Should be possible to use the proper aggregated loss for early stopping

Question

Should be possible to use the proper aggregated loss for early stopping

johann-petrak opened this issue 3 years ago · comments

Currently there is no easy way to use the aggregated loss as used for optimization also for early stopping.

It is possible to define a function for the ES metric which can aggregate the per-head losses from the devset evaluation,
but for this, the global step and batch number parameters cannot be provided because they do not get passed to the check_stopping method. Also, that function would get applied to the already accumulated losses per head.

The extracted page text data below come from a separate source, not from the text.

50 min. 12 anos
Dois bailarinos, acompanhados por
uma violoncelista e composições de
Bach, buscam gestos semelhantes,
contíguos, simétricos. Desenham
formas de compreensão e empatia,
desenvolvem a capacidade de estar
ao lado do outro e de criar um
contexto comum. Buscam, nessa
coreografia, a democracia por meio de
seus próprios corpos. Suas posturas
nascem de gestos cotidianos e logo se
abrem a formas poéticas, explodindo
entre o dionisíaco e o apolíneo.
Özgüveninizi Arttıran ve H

If the
accumulation function is not linear, then the accfun of the accumulated losses would not be identical to the accumulated
accfun of the losses.

Not sure how to best make this work.

One option could be:

check in the Evaluator if the loss aggregation method is set
if yes, calculate the aggregated loss for all batches in the dev set, pass the batch
store the aggregated loss as "aggregated_loss" in the result for all heads (since there is nothing to store metrics over all heads)
add optional kw arg global step to Evaluator.eval
pass the last global step from training when evaluating in Trainer.train on the devset

Timo Moeller · Answer 1 · Fri Nov 12 2021 00:48:55 GMT+0800 (China Standard Time)

Hey @johann-petrak as usual we would be happy about your contributions but please be patient regarding getting our feedback, we are currently very busy with topics related to Haystack. If the solution is very encapsulated I could see it being reviewed and merged rather quickly though : )

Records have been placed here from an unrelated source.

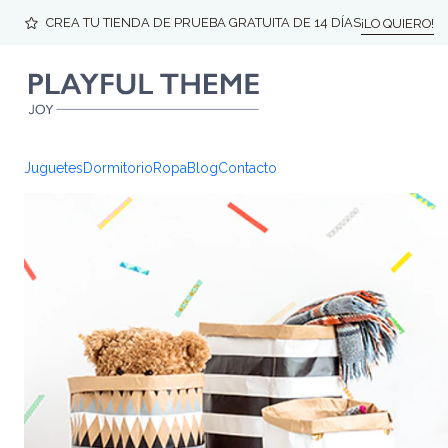
CREA TU TIENDA DE PRUEBA GRATUITA DE 14 DÍAS
¡LO QUIERO!
Juguetes
Dormitorio
Ropa
Blog
Contacto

Johann Petrak · Answer 2 · Fri Nov 12 2021 01:42:54 GMT+0800 (China Standard Time)

I have a solution for this and quite a number of other things in some code I copy-pasted because I needed to use it quite quickly for myself.
I can definitely provide a PR for this after I have completed the work here for my own deadlines in the next couple of weeks.
The implementation would basically just use a slightly modified evaluator class, also inside the train method, and a predefined metric "aggregated-loss" or similar in addition to "loss" which gets copied into the evaluation results for all heads (since the return value is a list of per-head result dicts).

stale · Answer 3 · Sat Mar 12 2022 19:39:31 GMT+0800 (China Standard Time)

This issue has been automatically marked as stale because it has not had recent activity. It will be closed in 21 days if no further activity occurs.